## Exercise goal
Reproduce the lines from the one holding "3500201504090008" to the end of the entries. Include both ends and change nothing.

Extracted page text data
================================
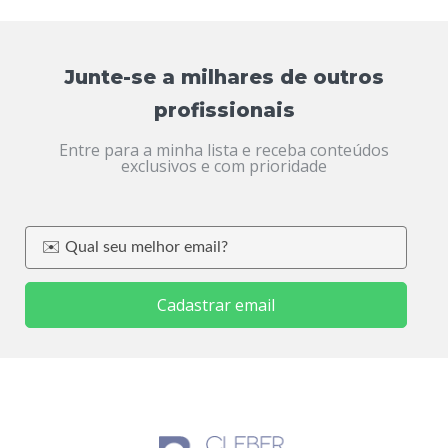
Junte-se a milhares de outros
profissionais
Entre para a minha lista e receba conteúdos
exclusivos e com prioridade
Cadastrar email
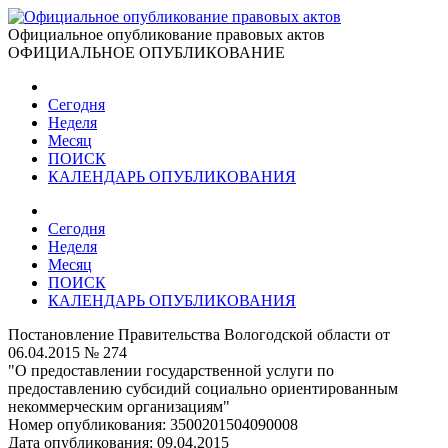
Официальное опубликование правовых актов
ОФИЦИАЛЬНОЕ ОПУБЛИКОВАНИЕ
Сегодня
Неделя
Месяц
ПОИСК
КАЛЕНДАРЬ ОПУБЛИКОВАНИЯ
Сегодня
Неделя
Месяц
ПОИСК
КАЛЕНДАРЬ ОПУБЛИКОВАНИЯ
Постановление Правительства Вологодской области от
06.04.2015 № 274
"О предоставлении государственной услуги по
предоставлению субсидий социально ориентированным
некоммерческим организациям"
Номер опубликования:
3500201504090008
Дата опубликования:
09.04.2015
================================
## Answer space
3500201504090008
Дата опубликования:
09.04.2015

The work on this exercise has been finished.